### [EXERCISE OBJECTIVE]
Pull every line containing "пчелопакет" out of the listing below.

### [DATA FOR THIS EXERCISE]
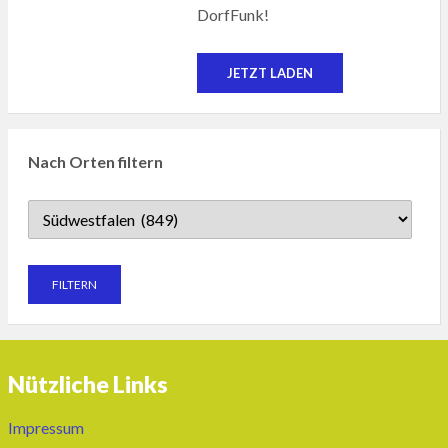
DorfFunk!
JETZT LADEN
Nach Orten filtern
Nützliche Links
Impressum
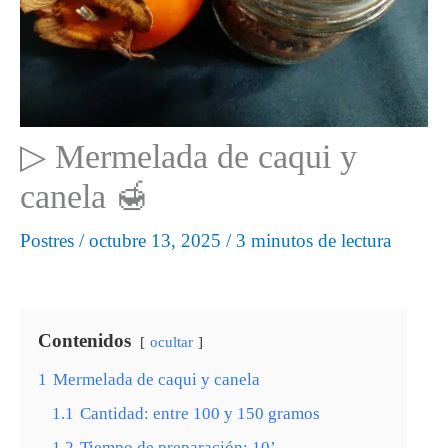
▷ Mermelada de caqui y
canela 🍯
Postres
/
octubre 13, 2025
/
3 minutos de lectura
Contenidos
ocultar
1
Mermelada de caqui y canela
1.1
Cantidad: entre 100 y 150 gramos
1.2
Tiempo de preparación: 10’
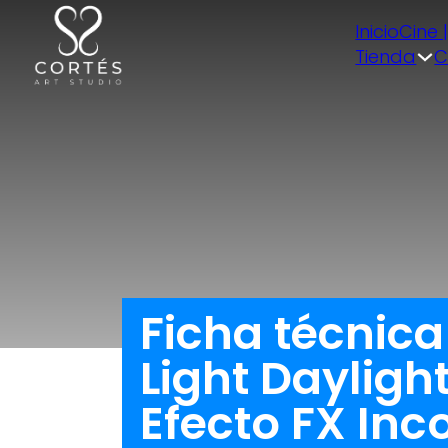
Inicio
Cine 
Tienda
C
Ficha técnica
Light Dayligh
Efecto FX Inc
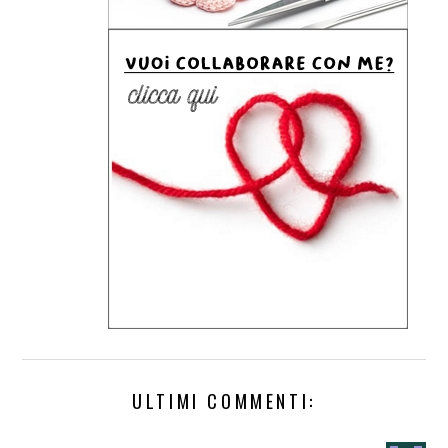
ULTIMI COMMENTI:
--
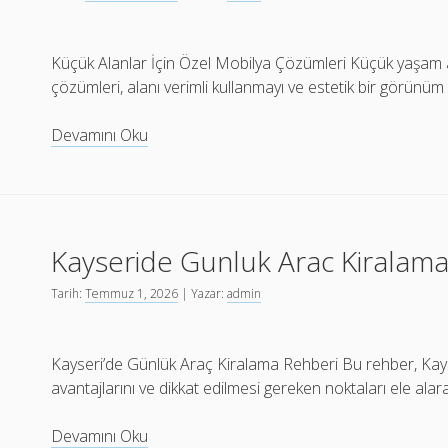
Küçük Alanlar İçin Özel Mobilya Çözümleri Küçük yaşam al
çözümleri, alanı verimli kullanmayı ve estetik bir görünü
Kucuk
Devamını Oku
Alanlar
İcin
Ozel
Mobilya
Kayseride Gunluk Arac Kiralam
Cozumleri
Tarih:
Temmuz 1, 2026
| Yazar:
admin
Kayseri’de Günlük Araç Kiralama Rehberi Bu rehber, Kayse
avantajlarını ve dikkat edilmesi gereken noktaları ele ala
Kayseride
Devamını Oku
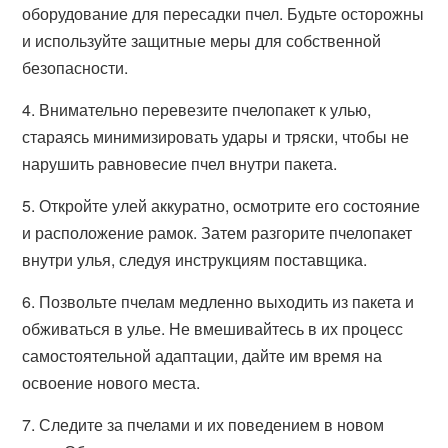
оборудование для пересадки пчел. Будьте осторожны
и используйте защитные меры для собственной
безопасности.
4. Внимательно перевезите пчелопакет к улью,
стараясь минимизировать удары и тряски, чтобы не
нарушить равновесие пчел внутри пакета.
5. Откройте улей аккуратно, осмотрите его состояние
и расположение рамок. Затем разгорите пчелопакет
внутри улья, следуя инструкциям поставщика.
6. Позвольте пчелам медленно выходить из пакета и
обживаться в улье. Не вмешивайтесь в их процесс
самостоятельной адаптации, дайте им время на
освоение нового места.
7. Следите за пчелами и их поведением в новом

### [ANSWER BELOW]
4. Внимательно перевезите пчелопакет к улью,
и расположение рамок. Затем разгорите пчелопакет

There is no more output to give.